1.3 — Pool (3x − 10) + 2x + (x + 30) + (2x + 10) = 360

(a) Equation: 8x + 30 = 360 (∠ sum of quad).
(b) 8x = 330, so x = 330 ÷ 8 = 41.25. (Accept x = 165/4.)
(c) Angles = 3(41.25) − 10 = 113.75°; 2(41.25) = 82.5°; 41.25 + 30 = 71.25°; 2(41.25) + 10 = 92.5°. So angles ≈ 113.75°, 82.5°, 71.25°, 92.5°. Check: 113.75 + 82.5 + 71.25 + 92.5 = 360° ✓.

1.4 — Festival kite, 80°, 130°, 80°, x°

(a) x = 360 − 80 − 130 − 80 = 70° (∠ sum of quad). Angles: 80°, 130°, 80°, 70°.
(b) Two equal opposite angles (the pair of 80°s) is characteristic of a kite. So this fits a kite. (NOTE: in a real kite layout the equal pair should be opposite each other — labelled at vertices B and D — and the other two angles are different, exactly as here.)

1.5 — Window 100°, 80°, 120°, ?

(a) Fourth = 360 − 100 − 80 − 120 = 60° (∠ sum of quad).
(b) For a parallelogram, opposite angles must be equal — the angles need to fall into two equal pairs. Here we have 100°, 80°, 120°, 60° — no two of those are equal, so the four angles do NOT pair up. The window cannot be a parallelogram.

2.1 — Explain your thinking (sample response)
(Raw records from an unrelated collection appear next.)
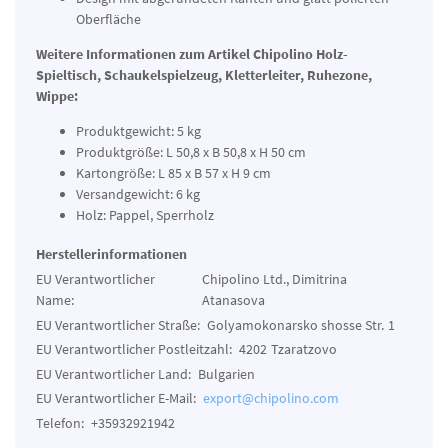
Oberfläche
Weitere Informationen zum Artikel
Chipolino Holz-
Spieltisch, Schaukelspielzeug, Kletterleiter, Ruhezone,
Wippe:
Produktgewicht: 5 kg
Produktgröße: L 50,8 x B 50,8 x H 50 cm
Kartongröße: L 85 x B 57 x H 9 cm
Versandgewicht: 6 kg
Holz: Pappel, Sperrholz
Herstellerinformationen
EU Verantwortlicher
Chipolino Ltd., Dimitrina
Name:
Atanasova
EU Verantwortlicher Straße:
Golyamokonarsko shosse Str.
1
EU Verantwortlicher Postleitzahl:
4202
Tzaratzovo
EU Verantwortlicher Land:
Bulgarien
EU Verantwortlicher E-Mail:
export@chipolino.com
Telefon:
+35932921942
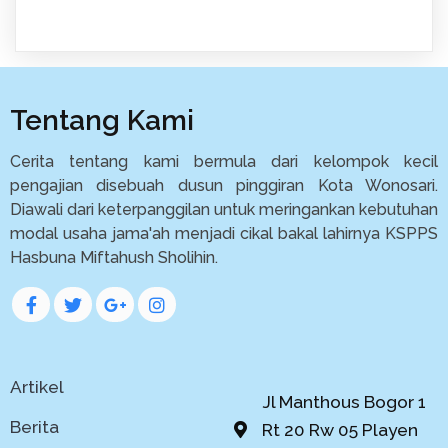
Tentang Kami
Cerita tentang kami bermula dari kelompok kecil
pengajian disebuah dusun pinggiran Kota Wonosari.
Diawali dari keterpanggilan untuk meringankan kebutuhan
modal usaha jama'ah menjadi cikal bakal lahirnya KSPPS
Hasbuna Miftahush Sholihin.
Artikel
Jl Manthous Bogor 1
Berita
Rt 20 Rw 05 Playen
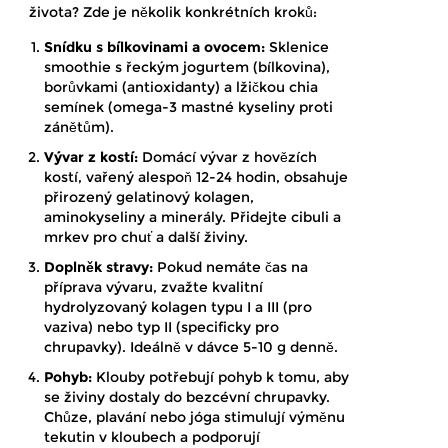
života? Zde je několik konkrétních kroků:
Snídku s bílkovinami a ovocem:
Sklenice
smoothie s řeckým jogurtem (bílkovina),
borůvkami (antioxidanty) a lžičkou chia
semínek (omega-3 mastné kyseliny proti
zánětům).
Vývar z kostí:
Domácí vývar z hovězích
kostí, vařený alespoň 12-24 hodin, obsahuje
přirozený gelatinový kolagen,
aminokyseliny a minerály. Přidejte cibuli a
mrkev pro chuť a další živiny.
Doplněk stravy:
Pokud nemáte čas na
příprava vývaru, zvažte kvalitní
hydrolyzovaný kolagen typu I a III (pro
vaziva) nebo typ II (specificky pro
chrupavky). Ideálně v dávce 5-10 g denně.
Pohyb:
Klouby potřebují pohyb k tomu, aby
se živiny dostaly do bezcévní chrupavky.
Chůze, plavání nebo jóga stimulují výměnu
tekutin v kloubech a podporují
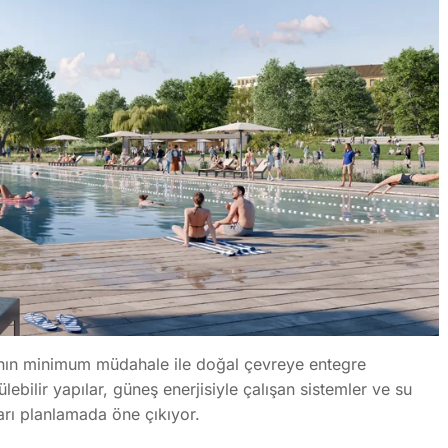
pının minimum müdahale ile doğal çevreye entegre
ülebilir yapılar, güneş enerjisiyle çalışan sistemler ve su
arı planlamada öne çıkıyor.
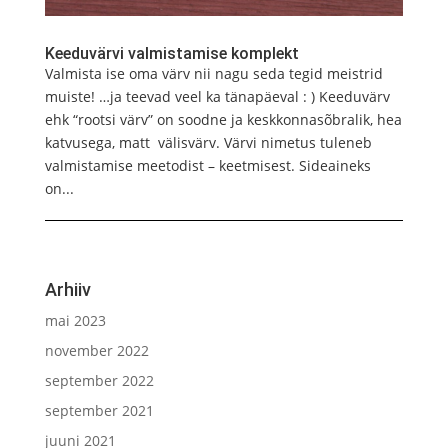
Keeduvärvi valmistamise komplekt
Valmista ise oma värv nii nagu seda tegid meistrid
muiste! …ja teevad veel ka tänapäeval : ) Keeduvärv
ehk “rootsi värv” on soodne ja keskkonnasõbralik, hea
katvusega, matt välisvärv. Värvi nimetus tuleneb
valmistamise meetodist – keetmisest. Sideaineks
on...
Arhiiv
mai 2023
november 2022
september 2022
september 2021
juuni 2021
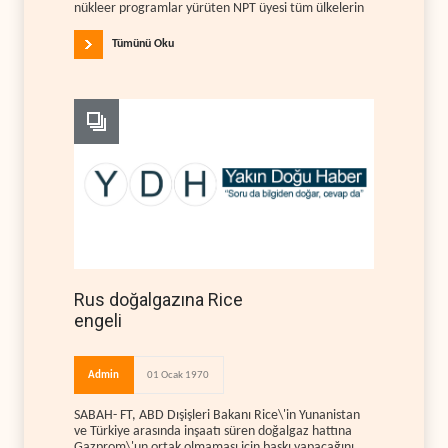
nükleer programlar yürüten NPT üyesi tüm ülkelerin
Tümünü Oku
Rus doğalgazına Rice
engeli
Admin
01 Ocak 1970
SABAH- FT, ABD Dışişleri Bakanı Rice\'in Yunanistan
ve Türkiye arasında inşaatı süren doğalgaz hattına
Gazprom\'un ortak olmaması için baskı yapacağını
(i) The correct angle sum for a quadrilateral is 360°, not 180°. 180° is the angle sum for a triangle.
(ii) Proof: draw one diagonal across the quadrilateral. The diagonal splits the shape into TWO triangles. Each triangle has angle sum 180°, and the angles of the two triangles together make up exactly the four interior angles of the quadrilateral. So total = 2 × 180° = 360°.
(iii) Tell signs the rule is being mixed up: (a) the working sets up an equation like "a + b + c + d = 180" — that's wrong because there are four angles in a quadrilateral; (b) a missing-fourth-angle calculation comes out negative or implausibly small (e.g. 180 − 95 − 95 − 85 = −95°) — that's a giveaway that 180° was used instead of 360°.

Marking: 1 for stating 360°; 1 for the diagonal/two-triangle proof; 1 for at least one diagnostic warning sign; 1 for clear writing.